Background: Despite therapeutic hypothermia (TH), a large proportion of neonatal hypoxic-ischemic encephalopathy (HIE) survivors suffer from long-term disabilities. In patients with HIE, seizures during the first 24 hours of life are evidence of moderate to severe encephalopathy. Though seizures are indicative of the degree of brain injury after HIE, it is unclear if seizure activity itself worsens brain injury.

Objective: To test if CNS-specific serum biomarkers GFAP, NF-L and Tau would discriminate patients with and without seizures supporting that seizures may worsen brain injury.

Design/Methods: This was an IRB approved ancillary project from the prospective Biomarkers in Neonates (BIN) study, which collected remnant serum samples during the first 7 days since admission for neurological patients at the JHH NICU beginning in 2009. Here, we used a newly developed ultrasensitive Mesoscale Discovery platform to measure GFAP (astrocytic activation), NF-L (axonal degeneration) and Tau (neural cytoskeletal damage) in serum samples from 93 HIE/cooled patients: 68 without seizures (no Sz-HIE) and 25 who developed seizures (~90% within the first 24 hours; Sz-HIE), and compared them with 31 patients admitted during the first 72 hours of life for seizures but not HIE (Sz).

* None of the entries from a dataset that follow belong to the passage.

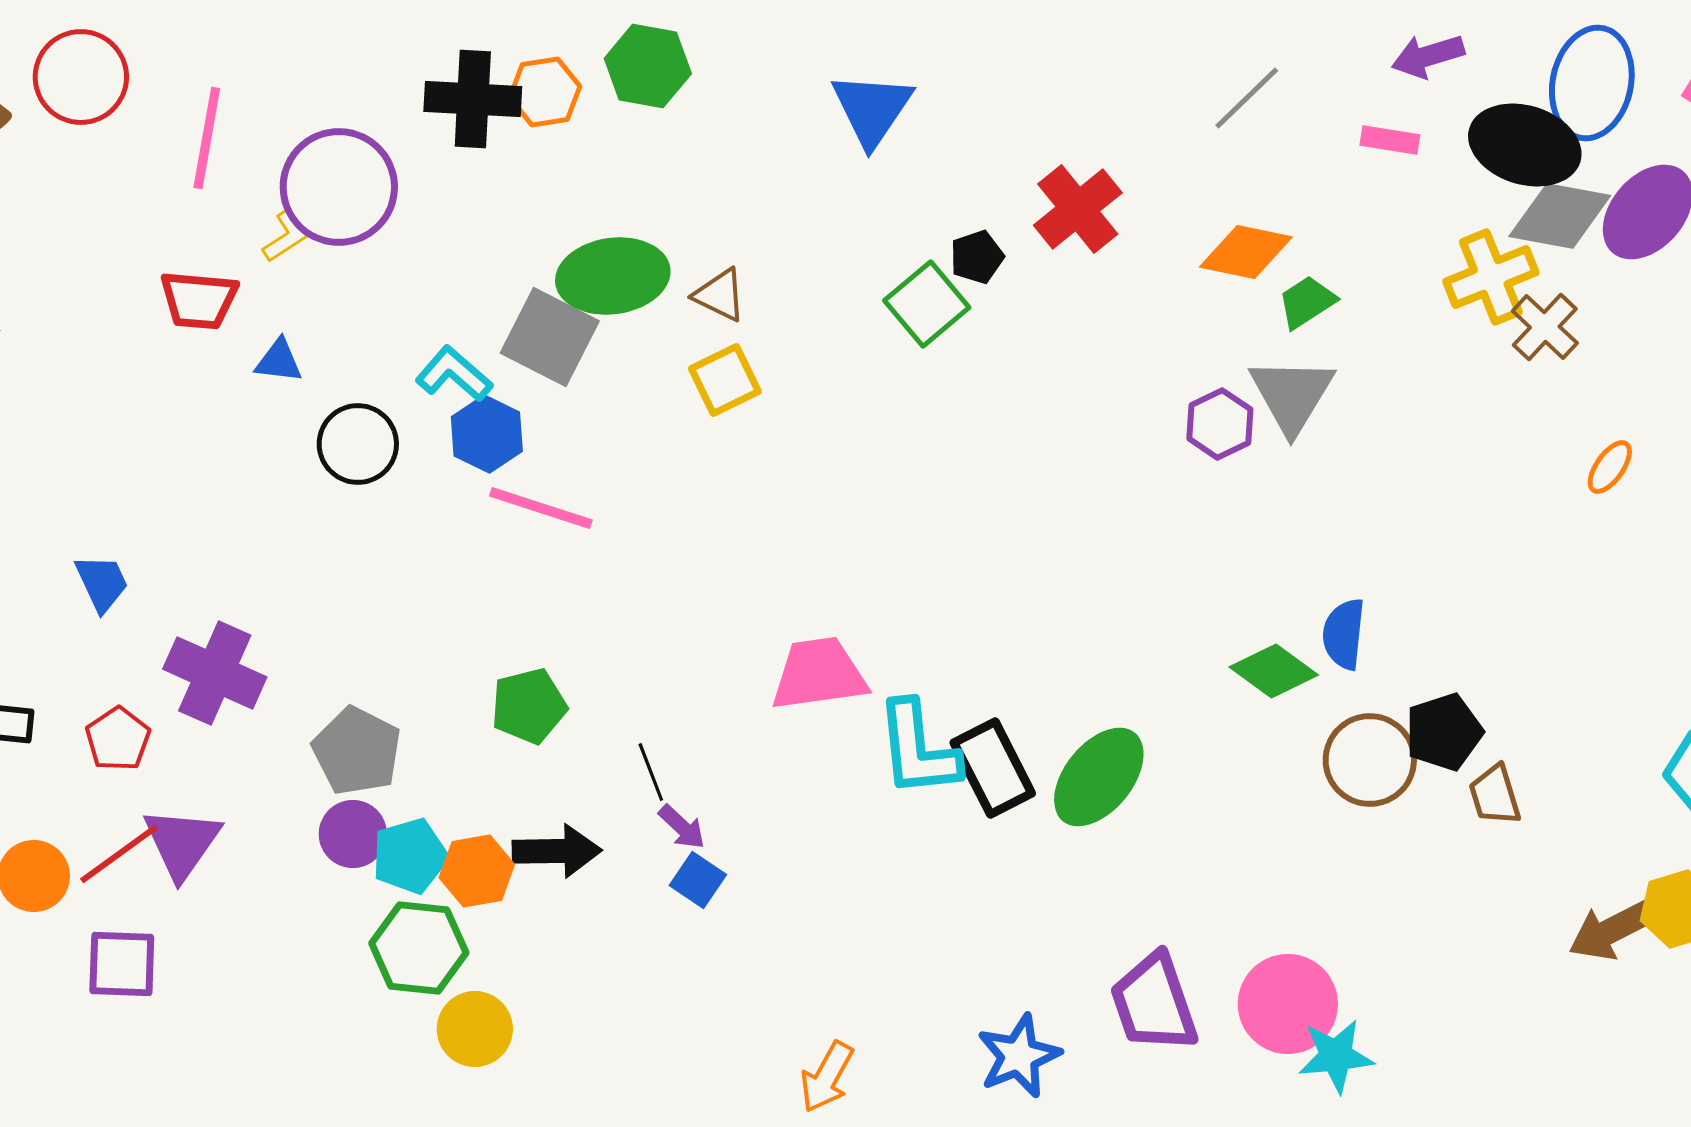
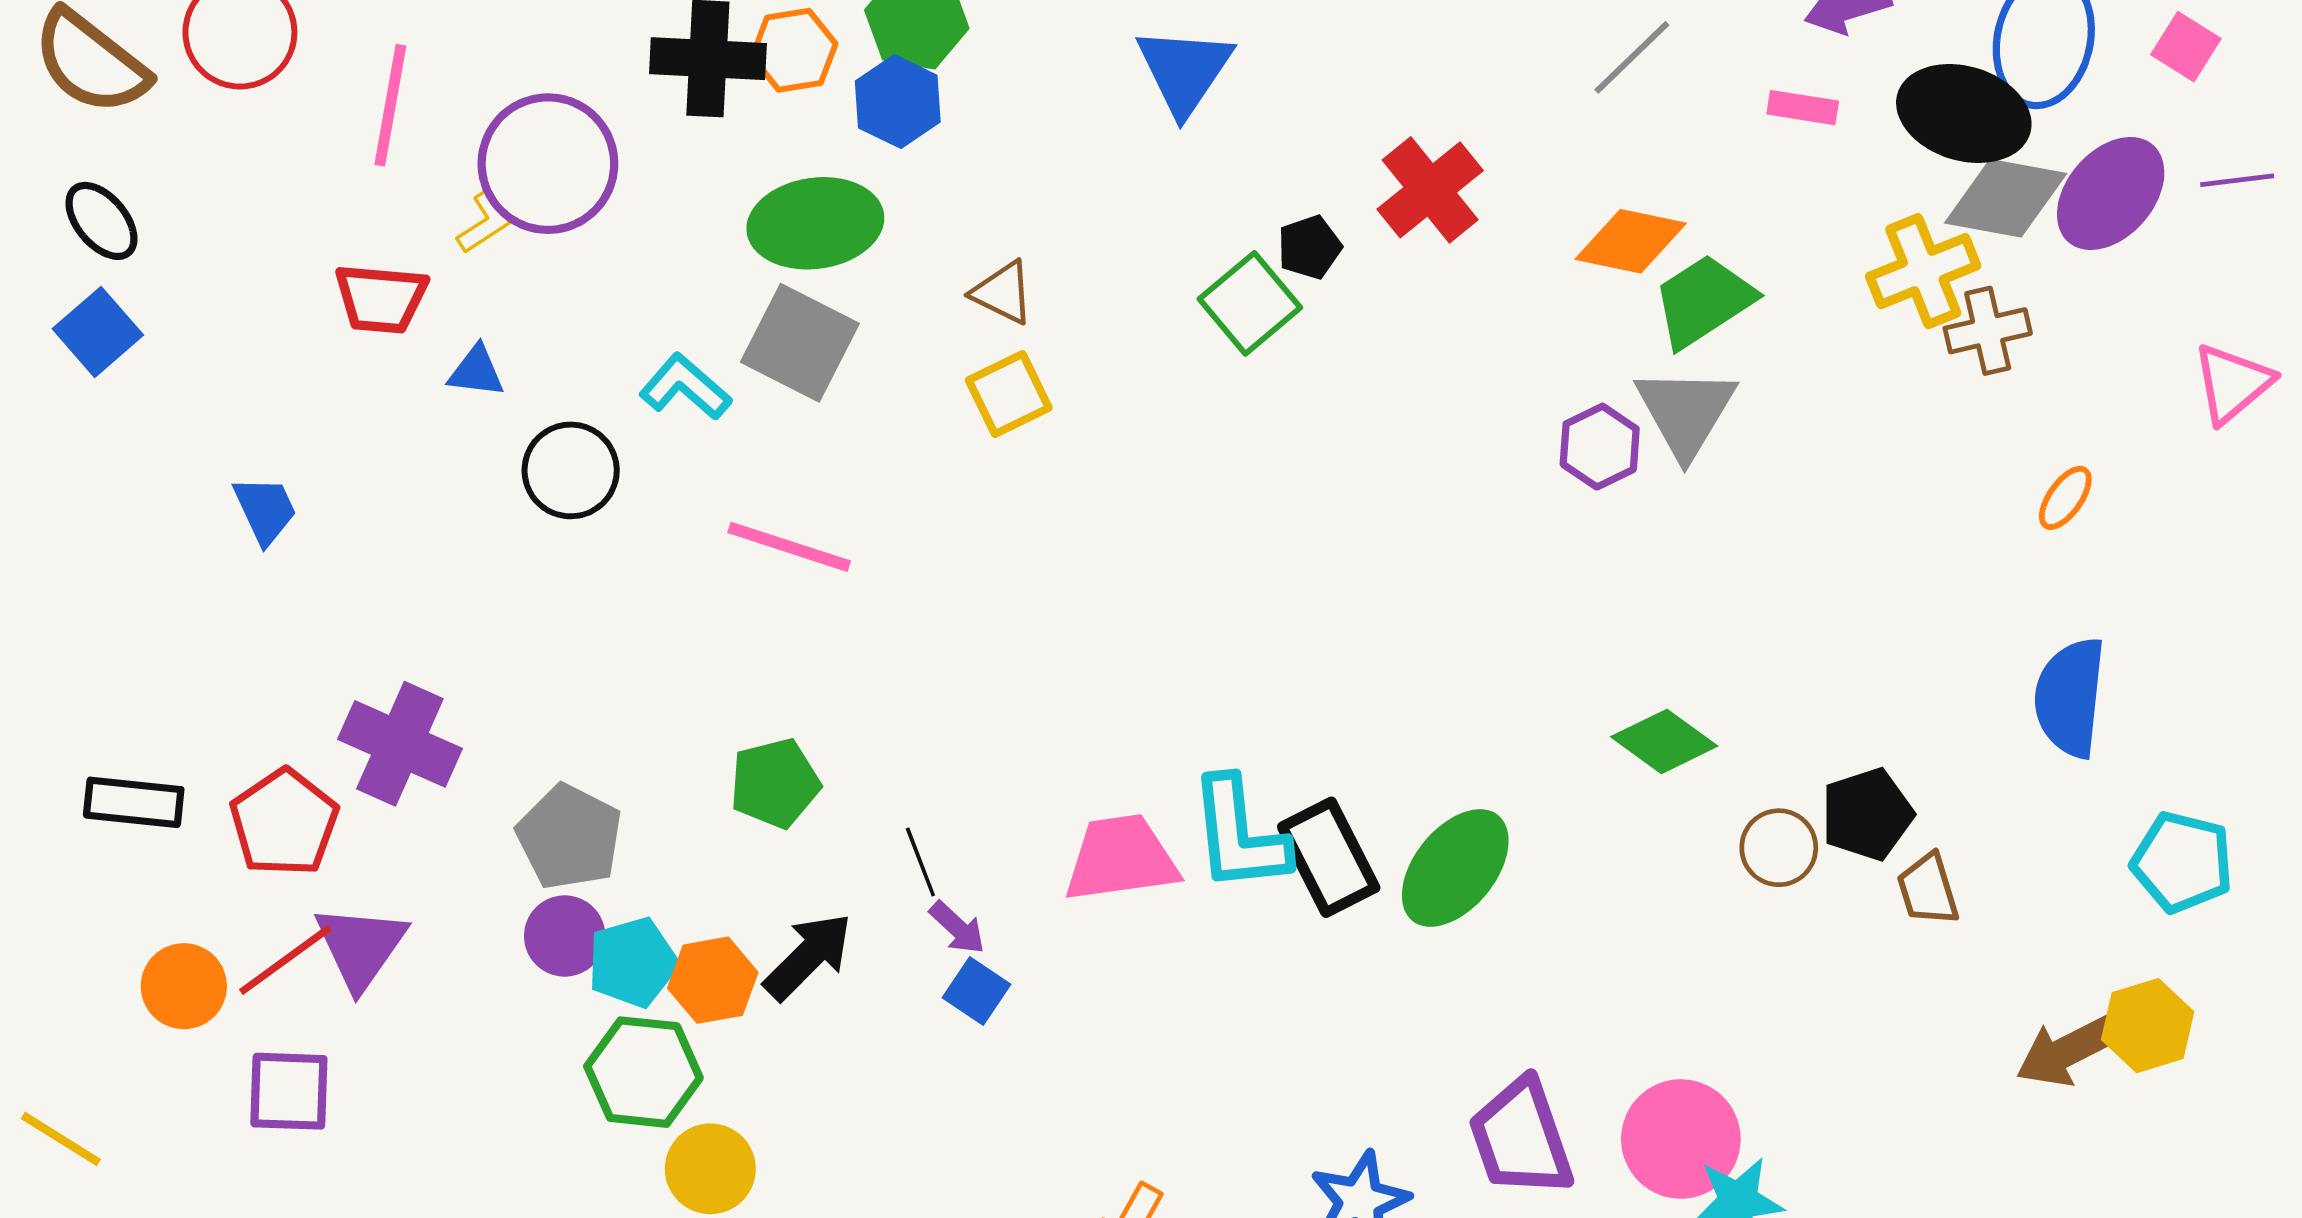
green ellipse: (613, 276) -> (815, 223), moved
green trapezoid: (1307, 302) -> (1704, 301), size x1.5
brown cross: (1545, 327) -> (1988, 331), turned 34
blue hexagon: (487, 434) -> (898, 102), moved
blue trapezoid: (102, 583) -> (265, 510), moved
blue semicircle: (1344, 634) -> (2070, 697), moved, size x1.4
pink trapezoid: (819, 674) -> (1121, 858), moved
red pentagon: (118, 739) -> (284, 823), size x1.4
brown circle: (1370, 760) -> (1779, 848), size x0.7
black arrow: (557, 851) -> (808, 956), turned -44

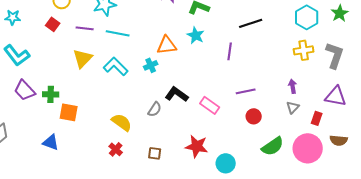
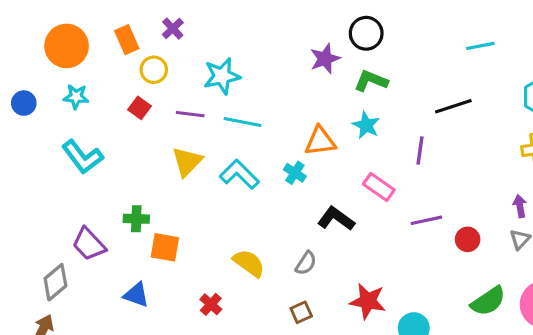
cyan cross: (151, 65) -> (295, 173), turned -32
purple trapezoid: (25, 90) -> (89, 244), moved
purple line: (246, 91) -> (426, 220), moved
pink rectangle: (210, 105) -> (379, 187), moved
gray semicircle: (155, 109) -> (306, 263), moved
red circle: (254, 116) -> (468, 239), moved
red cross: (116, 149) -> (211, 304), moved
brown square: (155, 153) -> (301, 312), turned -32

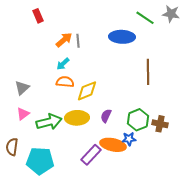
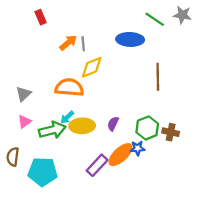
cyan arrow: (63, 64) -> (67, 117), moved
orange semicircle: (65, 82) -> (69, 87), size x1.5
yellow diamond: (87, 91) -> (92, 67), moved
orange ellipse: (113, 145) -> (120, 155), turned -55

Results: Patients were on average 38.7 weeks gestation (SD± 1.8) , 3271 grams (SD ± 525 grams) and 57% were males, with no differences between the 3 subgroups. Strokes occurred in 39% of Sz patients and 3% of HIE patients. In Sz patients, GFAP at admission was 3.8 to 4.7-fold higher than levels in Sz-HIE (p=0.01) and no Sz-HIE (p=0.002) patients, while NF-L was 7.6 to 13-fold higher than levels in Sz-HIE (p=0.02) and no Sz-HIE (p=0.002) patients. During the next 72 hours (cooling period in HIE patients) concentrations of GFAP, NF-L and Tau did not differ between Sz and Sz-HIE patients. In contrast, higher levels of GFAP (4.3 and 2.1-fold), NF-L (1.8 and 2.9-fold) and Tau (2.7 and 1.8-fold) were detected in Sz and Sz-HIE patients than in no Sz-HIE patients respectively (p< 0.05 in all cases). Similarly, concentrations of all three biomarkers were greater among those with seizures compared to those without after 72 hours of life (Figure).

Conclusion(s): Relative to patients without seizures, concentrations of CNS-specific biomarkers linked to brain injury (GFAP, NF-L and Tau) were higher in those developing seizures. Concentrations were similar between patients in the Sz and Sz-HIE groups providing evidence to support the notion that seizures may worsen brain injury in patients with HIE.